# Memory safety

Memory problems are another major problem in languages like c++. In best case, you will get a segmentation fault, fire up a gdb, and debug it like an exception. In worst case, it can become a remote code execution security vulnerablity.

The state of the art methods for preventing memory issues in c++ are:
* Static methods: Compiler warnings, clang-tidy, ... can catch some common mistakes. But pretty limited due the lack of language level support.
* Dynamic methods: Valgrind, asan, ... can catch (some of) memory problems in test suit. They are effective at finding memory bugs, but "Program testing can be used to show the presence of bugs, but never to show their absence.".
* Runtime methods: Hardware tagging, CHERI, bound checking, ... can catch memory issues at runtime, and raise exception. These methods can prevent memory issues to become security vulnerablity, or make spurious problems in other parts of code. But they have performance and/or hardware cost.

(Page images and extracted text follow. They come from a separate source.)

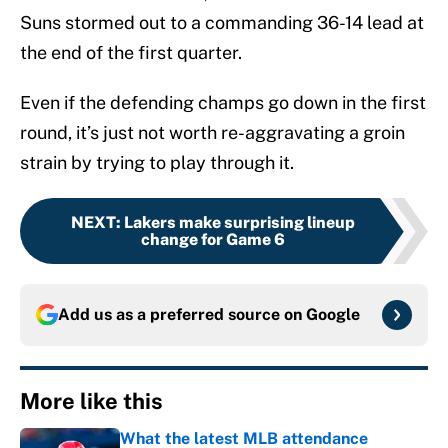
Suns stormed out to a commanding 36-14 lead at
the end of the first quarter.
Even if the defending champs go down in the first
round, it’s just not worth re-aggravating a groin
strain by trying to play through it.
NEXT
:
Lakers make surprising lineup
change for Game 6
Add us as a preferred source on
Google
More like this
What the latest MLB attendance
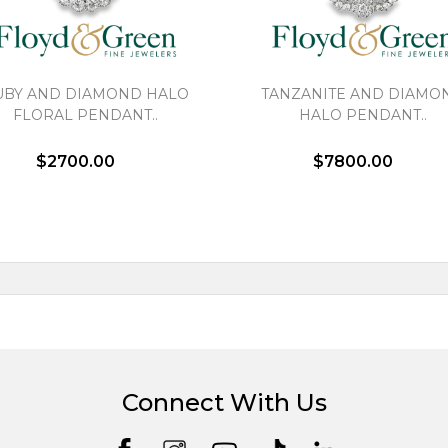
UBY AND DIAMOND HALO
TANZANITE AND DIAMO
FLORAL PENDANT..
HALO PENDANT..
$2700.00
$7800.00
Connect With Us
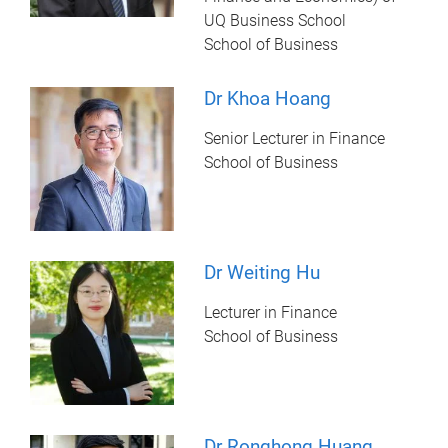
UQ Business School
School of Business
Dr Khoa Hoang
Senior Lecturer in Finance
School of Business
Dr Weiting Hu
Lecturer in Finance
School of Business
Dr Ronghong Huang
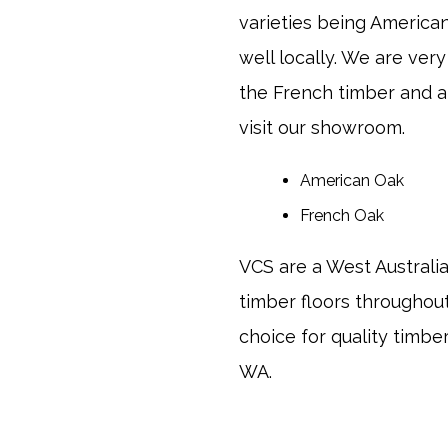
varieties being Americ
well locally. We are ve
the French timber and 
visit our showroom.
American Oak
French Oak
VCS are a West Australi
timber floors througho
choice for quality timbe
WA.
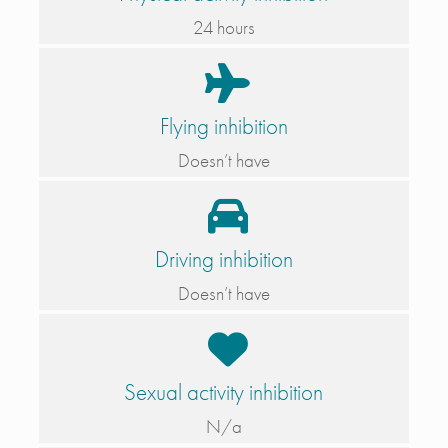
24 hours
Flying inhibition
Doesn’t have
Driving inhibition
Doesn’t have
Sexual activity inhibition
N/a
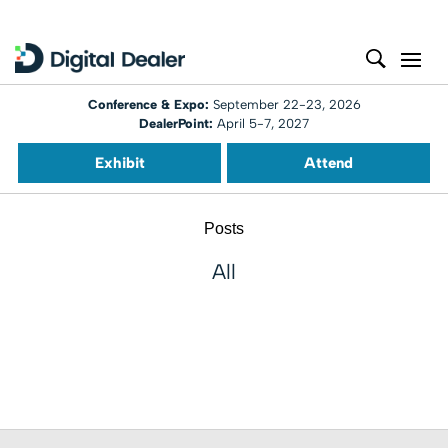
Conference & Expo:
September 22-23, 2026
DealerPoint:
April 5-7, 2027
Exhibit
Attend
Posts
All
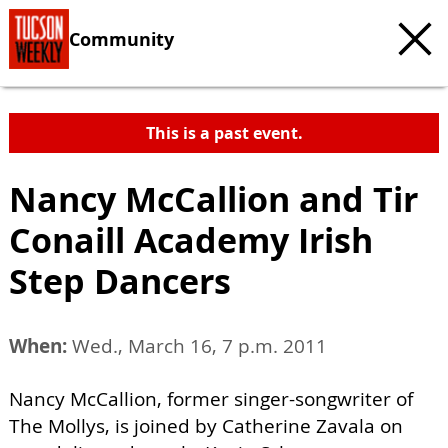
Community
This is a past event.
Nancy McCallion and Tir
Conaill Academy Irish
Step Dancers
When:
Wed., March 16, 7 p.m. 2011
Nancy McCallion, former singer-songwriter of
The Mollys, is joined by Catherine Zavala on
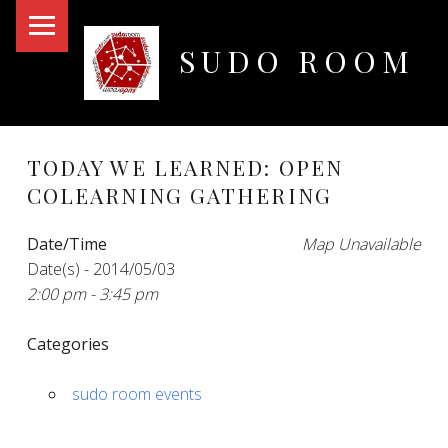
PRIMARY MENU
SUDO ROOM
Oakland Hackerspace
TODAY WE LEARNED: OPEN
COLEARNING GATHERING
Date/Time
Map Unavailable
Date(s) - 2014/05/03
2:00 pm - 3:45 pm
Categories
sudo room events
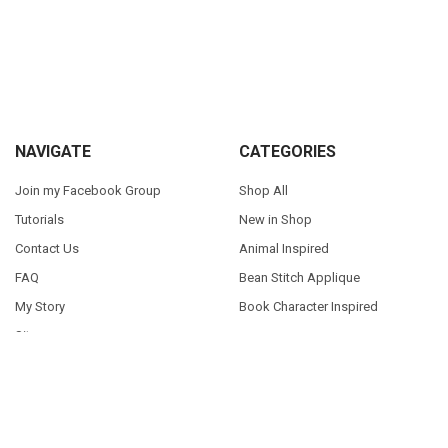
Sidebar
Footer
NAVIGATE
CATEGORIES
Join my Facebook Group
Shop All
Tutorials
New in Shop
Contact Us
Animal Inspired
FAQ
Bean Stitch Applique
My Story
Book Character Inspired
Sitemap
©
2026
Appliques With Character.
Powered by
BigCommerce
. Theme
designed by
Papathemes
.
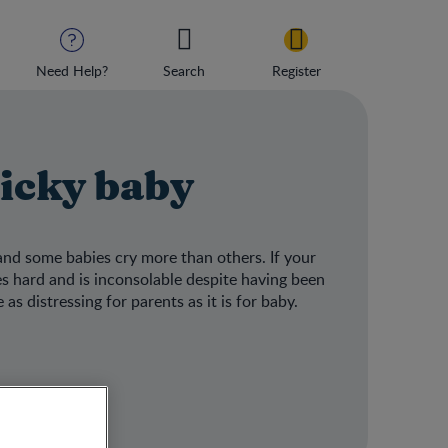
Need Help?
Search
Register
licky baby
 and some babies cry more than others. If your
es hard and is inconsolable despite having been
as distressing for parents as it is for baby.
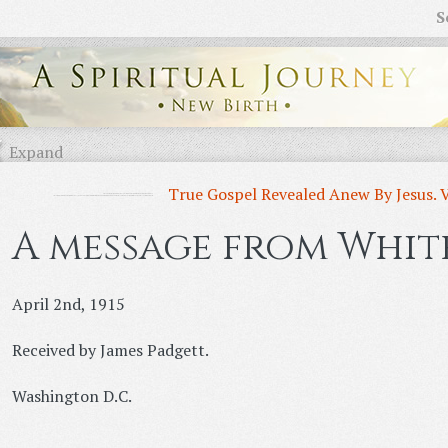
S
Expand
True Gospel Revealed Anew By Jesus. 
A message from White
April 2nd, 1915
Received by James Padgett.
Washington D.C.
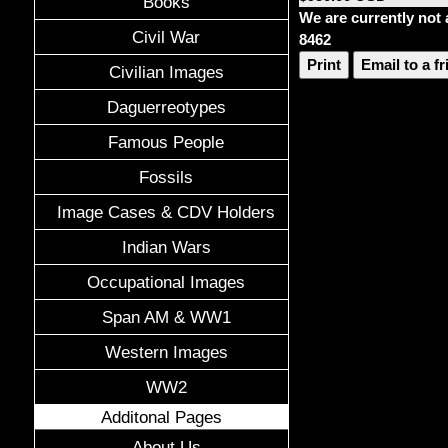
Books
We are currently not 
Civil War
8462
Print
Email to a f
Civilian Images
Daguerreotypes
Famous People
Fossils
Image Cases & CDV Holders
Indian Wars
Occupational Images
Span AM & WW1
Western Images
WW2
Additonal Pages
About Us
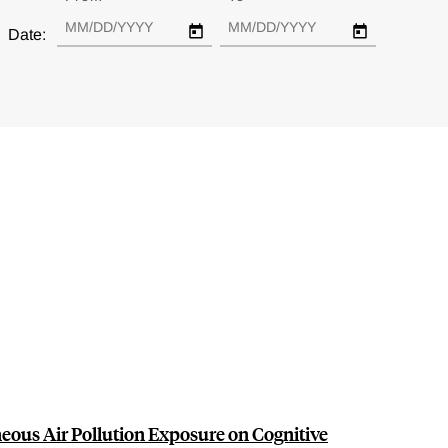
Date:
ous Air Pollution Exposure on Cognitive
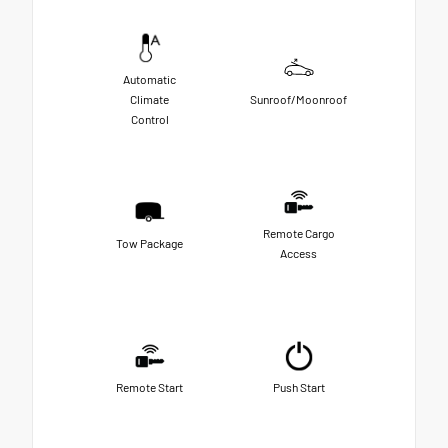
Automatic
Climate
Sunroof/Moonroof
Control
Remote Cargo
Tow Package
Access
Remote Start
Push Start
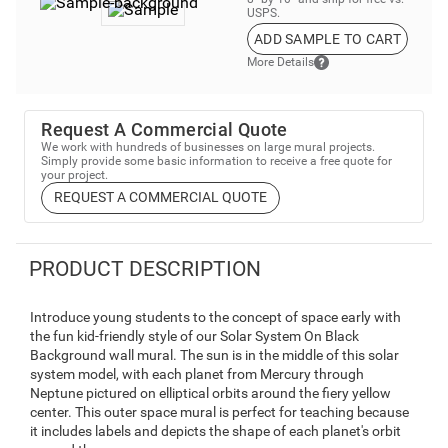
USPS.
ADD SAMPLE TO CART
More Details
Request A Commercial Quote
We work with hundreds of businesses on large mural projects.
Simply provide some basic information to receive a free quote for
your project.
REQUEST A COMMERCIAL QUOTE
PRODUCT DESCRIPTION
Introduce young students to the concept of space early with
the fun kid-friendly style of our Solar System On Black
Background wall mural. The sun is in the middle of this solar
system model, with each planet from Mercury through
Neptune pictured on elliptical orbits around the fiery yellow
center. This outer space mural is perfect for teaching because
it includes labels and depicts the shape of each planet's orbit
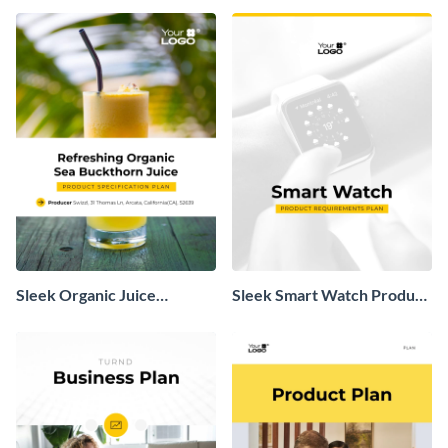
Sleek Organic Juice
Sleek Smart Watch Product
Product Specification Plan
Requirements Plan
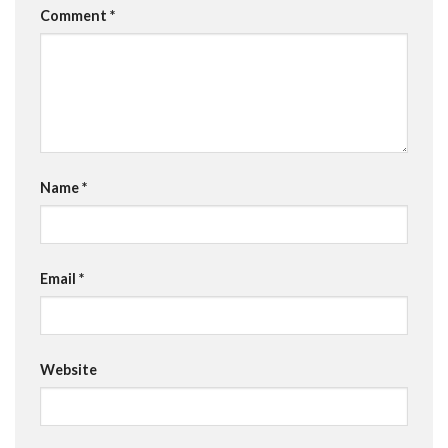
Comment
*
Name
*
Email
*
Website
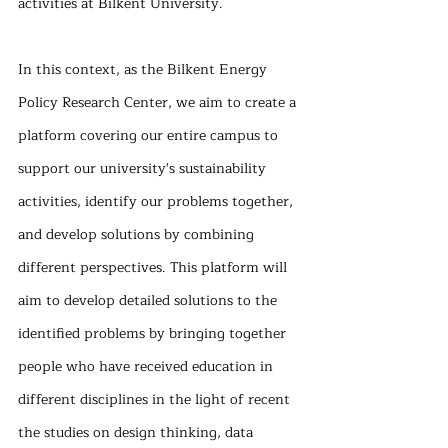
activities at Bilkent University.
In this context, as the Bilkent Energy 
Policy Research Center, we aim to create a 
platform covering our entire campus to 
support our university's sustainability 
activities, identify our problems together, 
and develop solutions by combining 
different perspectives. This platform will 
aim to develop detailed solutions to the 
identified problems by bringing together 
people who have received education in 
different disciplines in the light of recent 
the studies on design thinking, data 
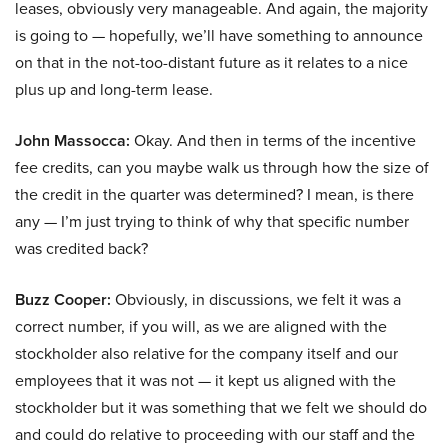
leases, obviously very manageable. And again, the majority
is going to — hopefully, we’ll have something to announce
on that in the not-too-distant future as it relates to a nice
plus up and long-term lease.
John Massocca:
Okay. And then in terms of the incentive
fee credits, can you maybe walk us through how the size of
the credit in the quarter was determined? I mean, is there
any — I’m just trying to think of why that specific number
was credited back?
Buzz Cooper:
Obviously, in discussions, we felt it was a
correct number, if you will, as we are aligned with the
stockholder also relative for the company itself and our
employees that it was not — it kept us aligned with the
stockholder but it was something that we felt we should do
and could do relative to proceeding with our staff and the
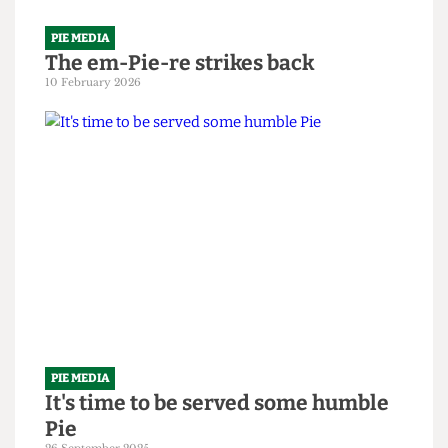
PIE MEDIA
The em-Pie-re strikes back
10 February 2026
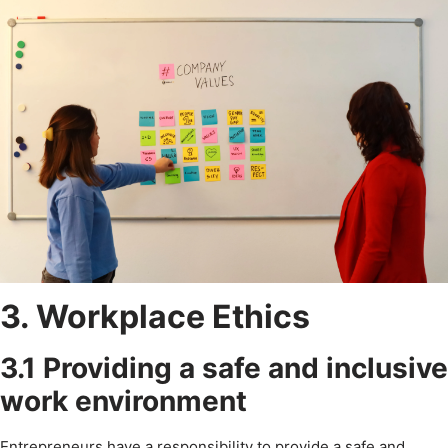
3. Workplace Ethics
3.1 Providing a safe and inclusive
work environment
Entrepreneurs have a responsibility to provide a safe and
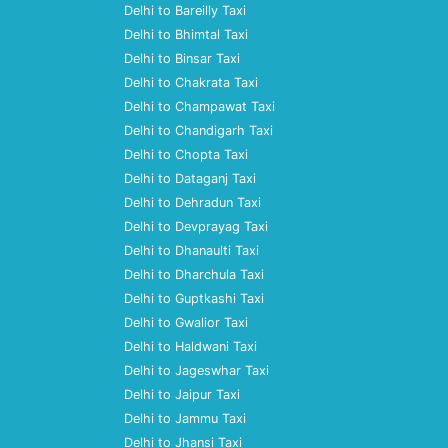
Delhi to Bareilly Taxi
Delhi to Bhimtal Taxi
Delhi to Binsar Taxi
Delhi to Chakrata Taxi
Delhi to Champawat Taxi
Delhi to Chandigarh Taxi
Delhi to Chopta Taxi
Delhi to Dataganj Taxi
Delhi to Dehradun Taxi
Delhi to Devprayag Taxi
Delhi to Dhanaulti Taxi
Delhi to Dharchula Taxi
Delhi to Guptkashi Taxi
Delhi to Gwalior Taxi
Delhi to Haldwani Taxi
Delhi to Jageswhar Taxi
Delhi to Jaipur Taxi
Delhi to Jammu Taxi
Delhi to Jhansi Taxi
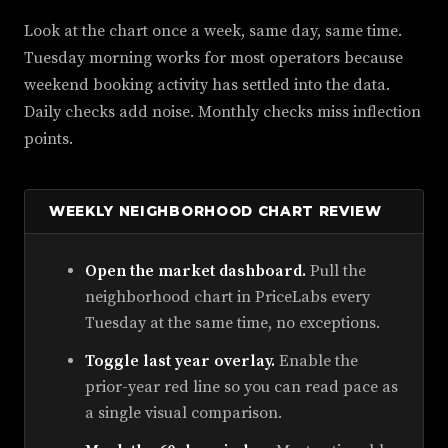
Look at the chart once a week, same day, same time.
Tuesday morning works for most operators because
weekend booking activity has settled into the data.
Daily checks add noise. Monthly checks miss inflection
points.
WEEKLY NEIGHBORHOOD CHART REVIEW
Open the market dashboard.
Pull the
neighborhood chart in PriceLabs every
Tuesday at the same time, no exceptions.
Toggle last year overlay.
Enable the
prior-year red line so you can read pace as
a single visual comparison.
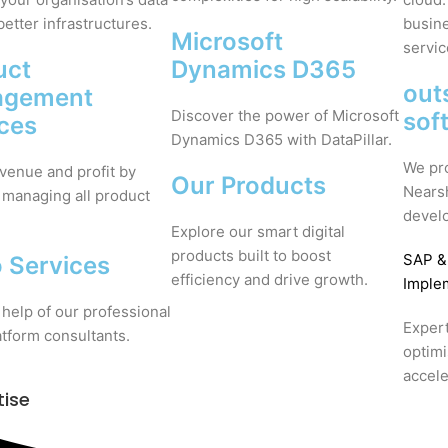
better infrastructures.
busine
Microsoft
servic
uct
Dynamics D365
out
agement
Discover the power of Microsoft
sof
ices
Dynamics D365 with DataPillar.
We pr
venue and profit by
Our Products
Nears
 managing all product
devel
Explore our smart digital
products built to boost
SAP
&
 Services
efficiency and drive growth.
Imple
 help of our professional
Expert
tform consultants.
optim
accele
tise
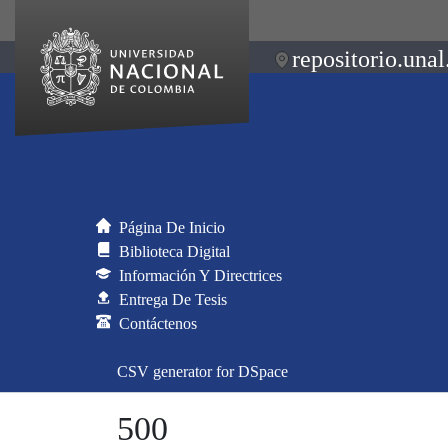
repositorio.unal
Página De Inicio
Biblioteca Digital
Información Y Directrices
Entrega De Tesis
Contáctenos
CSV generator for DSpace
500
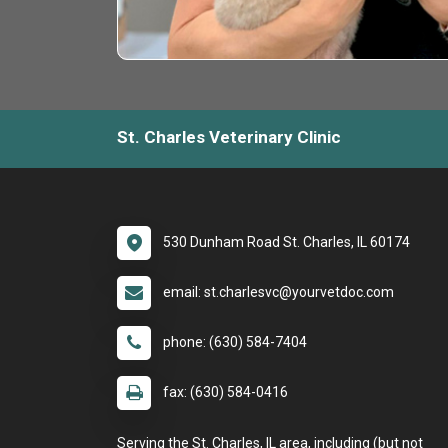
St. Charles Veterinary Clinic
530 Dunham Road St. Charles, IL 60174
email: st.charlesvc@yourvetdoc.com
phone: (630) 584-7404
fax: (630) 584-0416
Serving the St. Charles, IL area, including (but not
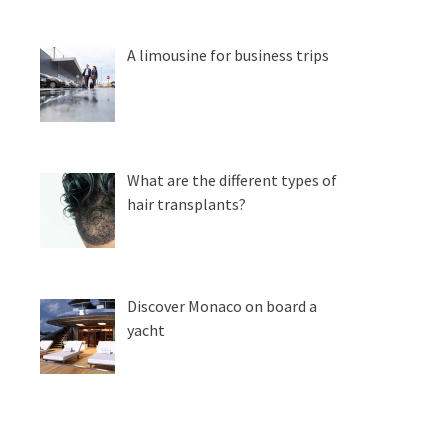
A limousine for business trips
What are the different types of
hair transplants?
Discover Monaco on board a
yacht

But all of these tools are not complete, and there are c/c++ programs with memory problems in the wild. In safe Rust, compiler will reject programs that contains memory safety problems, and in cases which it is not known statically, it will enforce runtime checks to ensure memory safety. Let's see this in action.

In [42]:
fn dangling_reference(some_input: &i32) -> &i32 {
    let x = 5 + *some_input;
    &x
}

Error: cannot return reference to local variable `x`

That was easy, and c++ linters will catch that as well. Here is a harder one:

In [43]:
fn reference_to_second(input: &Vec<i32>) -> &i32 {
    &input[1]
}
{ // Blocks are due jupyter limits
    let v = vec![1, 2, 3];
    let r = reference_to_second(&v);
    let z = *r;
    z
}

2

Rust didn't catched us, because everything was ok. But we can make it problematic by droping the vector before reading the reference.

In [44]:
use std::mem::drop;

{
    let v = vec![1, 2, 3];
    let r = reference_to_second(&v);
    drop(v);
    let z = *r;
    z
}

Error: cannot move out of `v` because it is borrowed

We can see that Rust is magically catching the use after free bug here, with detailed explanation. But how Rust knows that `r` is related to `v`?

## Lifetimes

Reference type in Rust has two arguments, a `T`, type of the value that reference refer to it, and a `'x`, lifetime of the reference. And in its full form, it is written as `&'x T`.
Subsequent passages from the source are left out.